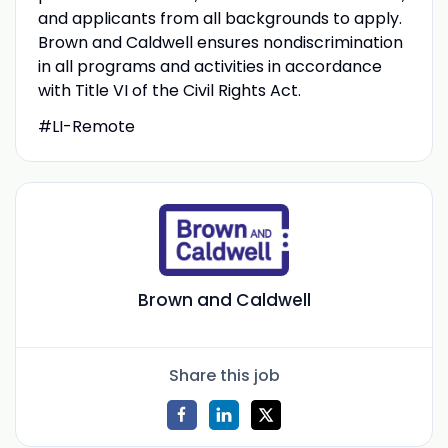
and applicants from all backgrounds to apply.
Brown and Caldwell ensures nondiscrimination
in all programs and activities in accordance
with Title VI of the Civil Rights Act.
#LI-Remote
Brown and Caldwell
Share this job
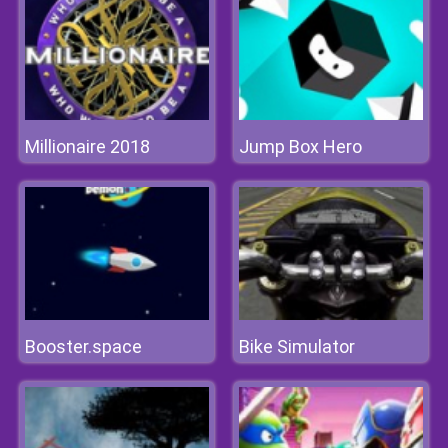
Millionaire 2018
Jump Box Hero
Booster.space
Bike Simulator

- Goal of the exercise -
Return all lines from the material that contain "Brown".

- Solution to this exercise -
Brown and Caldwell ensures nondiscrimination
Brown and Caldwell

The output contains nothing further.